Posted by: stahlal | September 16, 2020 | No Comment |

Though my graduation may not have gone according to plan, I did in fact get to wear white in the Cistern!

Hi! My name is Abby L. Stahl and I wanted to introduce myself as the Graduate Assistant for the Southern Studies program. I’m already helping manage the program’s Instagram account and now am excited to be part of a new project, an online inventory of the College’s monuments and markers.

Though I’m new to Southern Studies, having never minored in it myself, I’m far from new to the South. I was born and raised in Greenville, S.C. and spent all four of my undergraduate years at College of Charleston majoring in English and Theatre and minoring in International Studies. As a Southerner and scholar and with the recent events swirling through our consciousness, I understand the importance of acknowledging our history. I’m a firm believer in not shying away but exploring both the positive and negatives to find untold stories, to better know exactly what we see every day, and to begin to heal. The removal of the John C. Calhoun statue, the protests held by the Black Lives Matter movement, the acknowledgement of slave labor that built this city and the recognition of ties between the history of slavery and racism and the College’s own story–these are vivid moments of a Charleston community growing for the better. In my opinion we are not removing history, but acknowledging which parts of history we glorify and which parts we have tried not to recognize, erasing the story of those who came before and preventing the healing of whole communities still feeling the effects of this history today. That’s why when Dr. Eichelberger came to me with the idea of asking students to collect images of the markers and names in the College’s landscape, it felt like the perfect idea at the perfect time.
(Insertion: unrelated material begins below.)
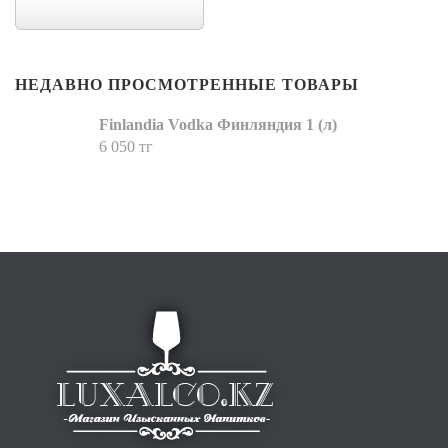
НЕДАВНО ПРОСМОТРЕННЫЕ ТОВАРЫ
Finlandia Vodka Финляндия 1 (л)
6 050 тг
Help our Historypin collection grow!

Dr. Eichelberger describes the project as follows: “We need students to help us analyze what and how C of C remembers, and how best to celebrate those who’ve contributed to the College and upheld our shared values. This summer, the Historical Review Taskforce was formed to advise President Hsu regarding campus markers, monuments and named buildings. As members of the Task Force, Harlan Greene, Bernie Powers and I realized that C of C has no comprehensive list of every named buildings & commemorative or interpretive sign now on campus, and we thought that C of C students could help us compile that list.  Southern Studies has now launched this project on Historypin, a map-based website. Students can now join Historypin and help us document and reflect upon every single College of Charleston location where there’s a marker, named building, interpretive sign, monument, or other commemorative item. In addition to our main campus in downtown Charleston, C of C occupies space on Bull Street (Avery Research Center), Concord Street (Harbor Walk), and on Lockwood Avenue (Riley Center), as well as Patriots’ Point in Mt. Pleasant, Grice Marine Lab on James Island, and the Stono Preserve west of Charleston on the Stono River. Help us create a comprehensive list of the hundreds of commemorative markers that exist in all these locations. ”

Commemorative marker for Elizabeth Jackson, mother of President Andrew Jackson, located in Cougar Mall.

Historypin is a social media platform that works similarly to Pinterest.  Anyone with a free account, including you, your friends, and the rest of the College community, can “pin” or post pictures and facts to map locations. Your pins will be seen worldwide by anyone else who uses this platform to explore our neighborhood and its history.

Below every “pinned” picture, in the comment section, we can all swap stories and facts about the site, the building’s construction, or the people it’s named for.  As interesting pins accumulate, I’ll be posting updates via our Instagram account, and we hope to run a scavenger hunt and congratulate those who’ve pinned the most locations or made the most thoughtful comments on other people’s pins. Our project is being co-sponsored by the department of Historic Preservation and Community Planning.

Together this process will allow us not only to know more about the very buildings that we walk through and live in every day here on campus, but we can also spread greater awareness of the histories of these locations and the people who built them. So I’m inviting all of you, Cougar to Cougar, to sign up for Historypin, pin your mark on history and make this historic campus more of a home for all of us and all who came before!

Large or small, state-sponsored or unofficial, we want to map everything!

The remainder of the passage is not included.